Half of the interior space is taken up by toiletries – sunblock, moisturizer, potions and creams that are also sunblock. The only soap I am not allergic to, nail clippers, assorted prophylactic and first aid solutions in case of emergency (you would not believe how often friends and even strangers inquire if they can “borrow” a Band-aid). When fully packed, the bag still has room for the additional detritus I collect; mostly that takes the form of stocking up on sunblock I cannot buy in Cambridge.

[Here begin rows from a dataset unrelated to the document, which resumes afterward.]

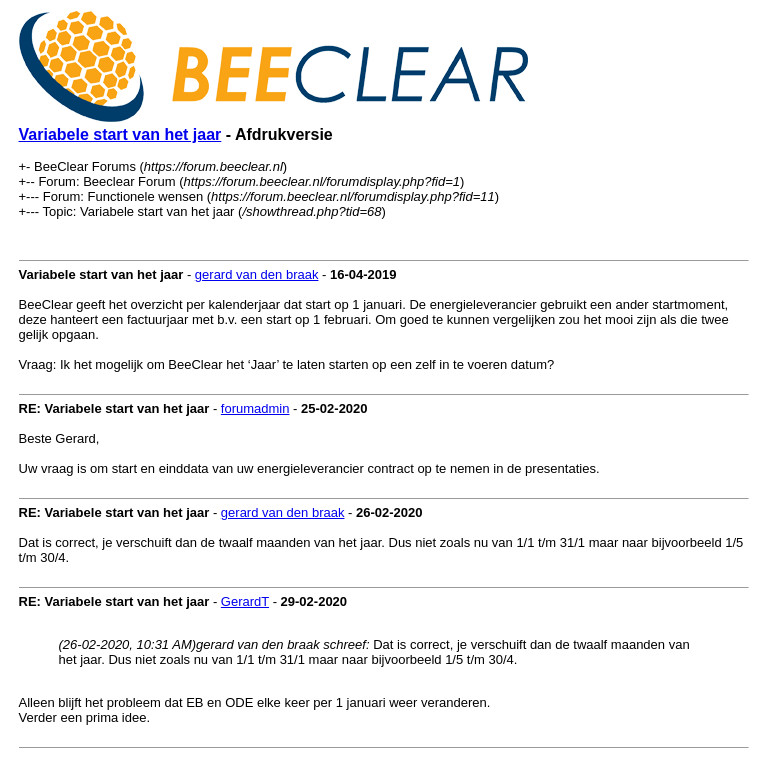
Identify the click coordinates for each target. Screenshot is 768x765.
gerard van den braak (257, 274)
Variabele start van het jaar (120, 134)
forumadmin (255, 408)
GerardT (245, 601)
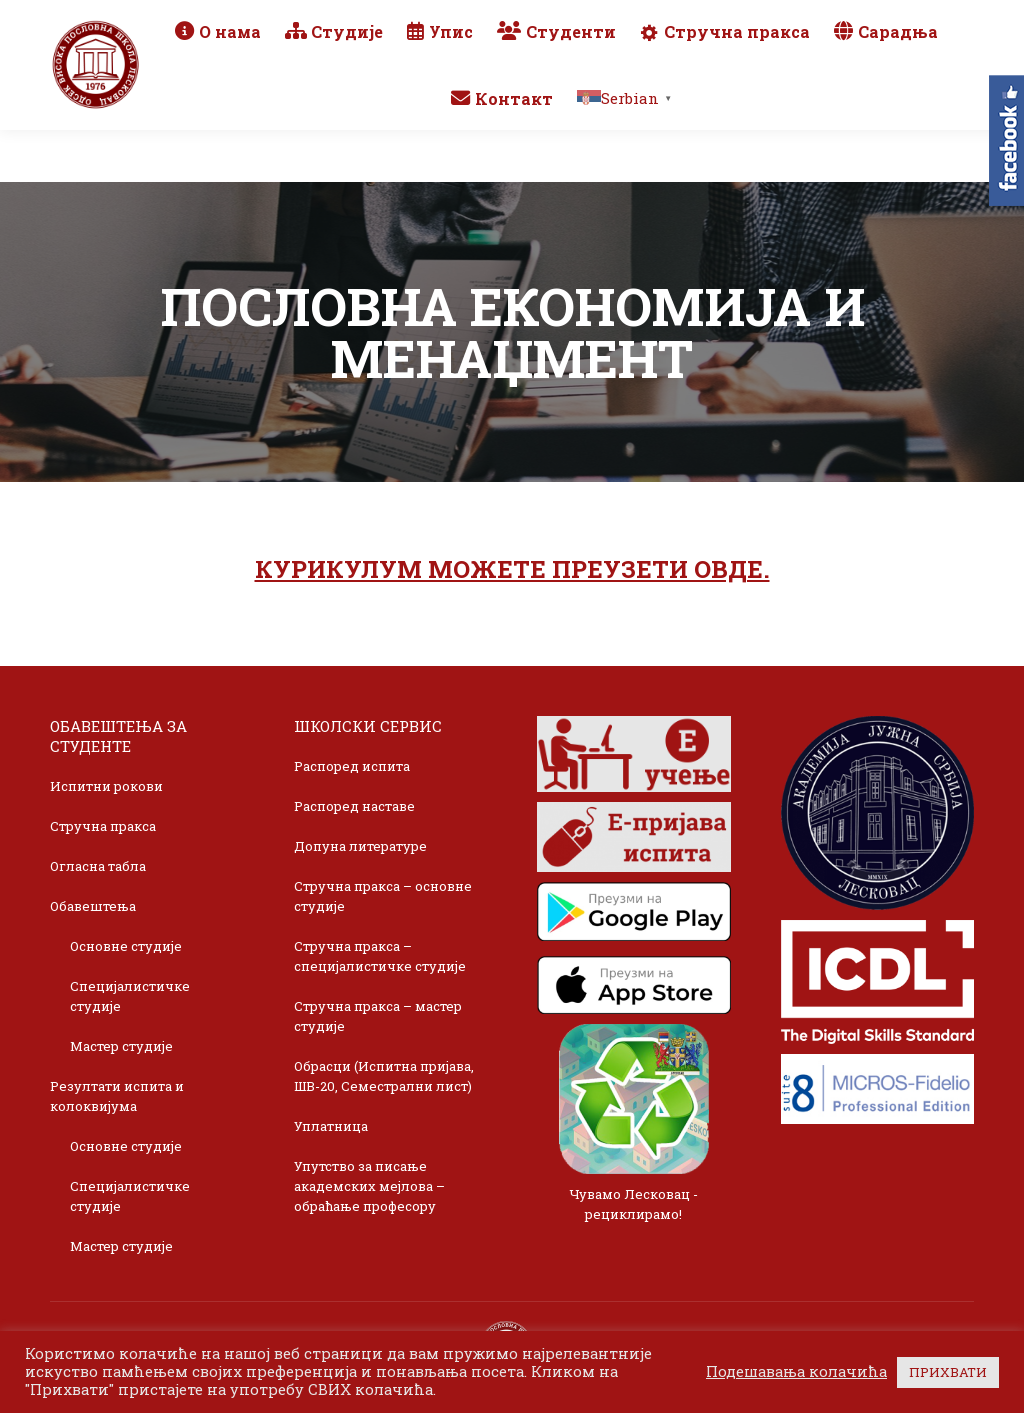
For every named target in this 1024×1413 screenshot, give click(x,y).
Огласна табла (98, 866)
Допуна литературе (360, 846)
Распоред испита (352, 766)
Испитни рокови (106, 786)
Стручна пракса (103, 826)
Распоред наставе (354, 806)
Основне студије (126, 946)
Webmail (713, 16)
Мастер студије (121, 1046)
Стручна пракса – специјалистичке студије (380, 956)
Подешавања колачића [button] (796, 1372)
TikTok (925, 16)
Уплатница (331, 1126)
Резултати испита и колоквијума (117, 1096)
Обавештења (93, 906)
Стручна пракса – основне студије (383, 896)
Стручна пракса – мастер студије (378, 1016)
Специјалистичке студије (130, 996)
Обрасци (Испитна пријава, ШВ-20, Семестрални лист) (384, 1076)
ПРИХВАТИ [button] (948, 1372)
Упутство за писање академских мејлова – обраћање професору (369, 1186)
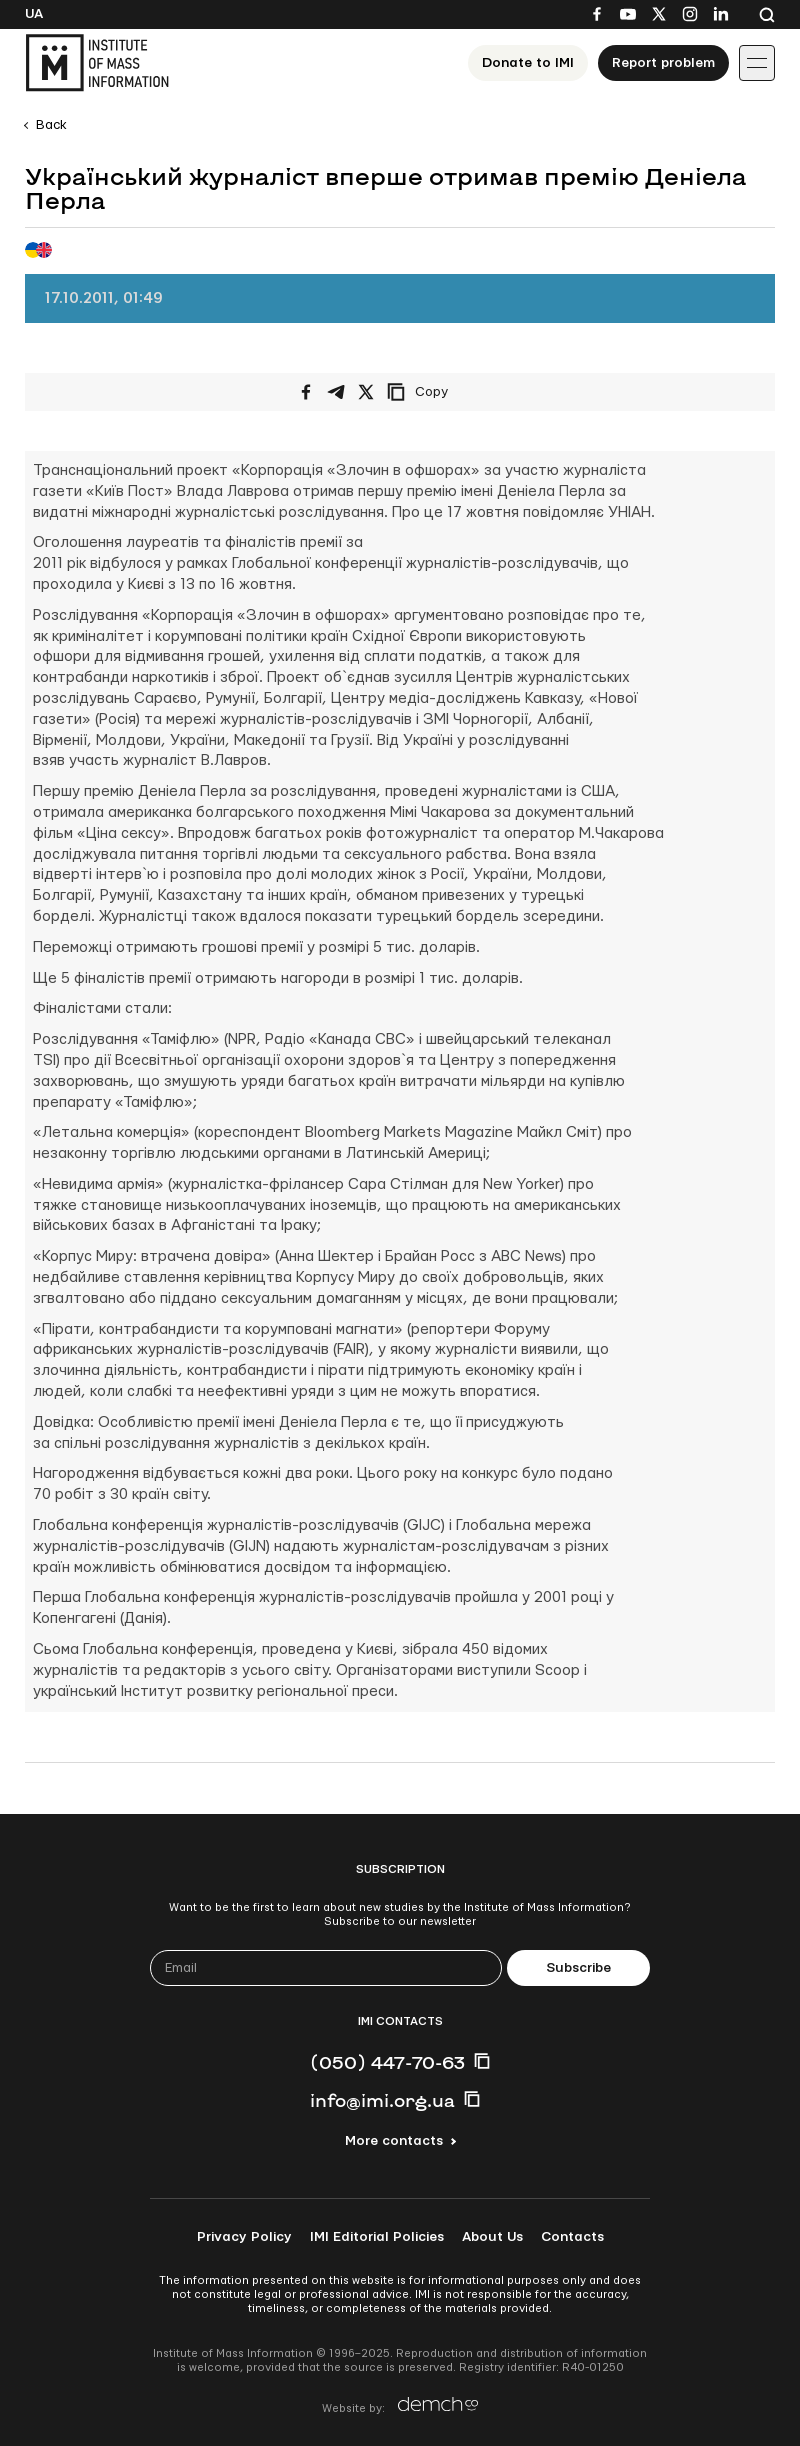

The runoff and the laptop go in an ugly briefcase that slips over the handle of the first case, saving my neck and back the pain of carrying it around the airport for hours. If circumstances (like, say, haggling a dealer down on the price of antique Russian marionettes that my son obviously had to have for Christmas) forced me to carry extra things home, I could buy a duffel to check as my only allowed piece of luggage. Each time I set off on a new trip I felt smugly satisfied that I had developed such a smart and compact approach to travel.
As I have discovered in the past, it is never wise to be smug. The new security restrictions came along and destroyed my system.
Checking the bag with the toiletries takes away my wheeled system and leaves my sensitive spinal column at risk. Even though BA changed the allowance to two checked bags, my poor twitchy brain cannot cope with the possibility of additional rule switches.
Obviously, I need a new bag to check, so I can use the carry-on as a briefcase and retain the duffel option. And since I spent an exhaustive week or so stalking luggage sites I figured I might as well try to find a not ugly briefcase for daily use.
The most significant complication in this scheme is the fact that there are no stores in Cambridge that sell my preferred suitcase, and I am not willing to pay what they charge in London. Instead, I ordered a suitcase to be delivered to my parent’s house, saving myself a huge amount of money.
This means that I am once again setting off on a long trip with all of my possessions in plastic bags; though this time I reckon I will use one from Selfridges rather than Sainsburys.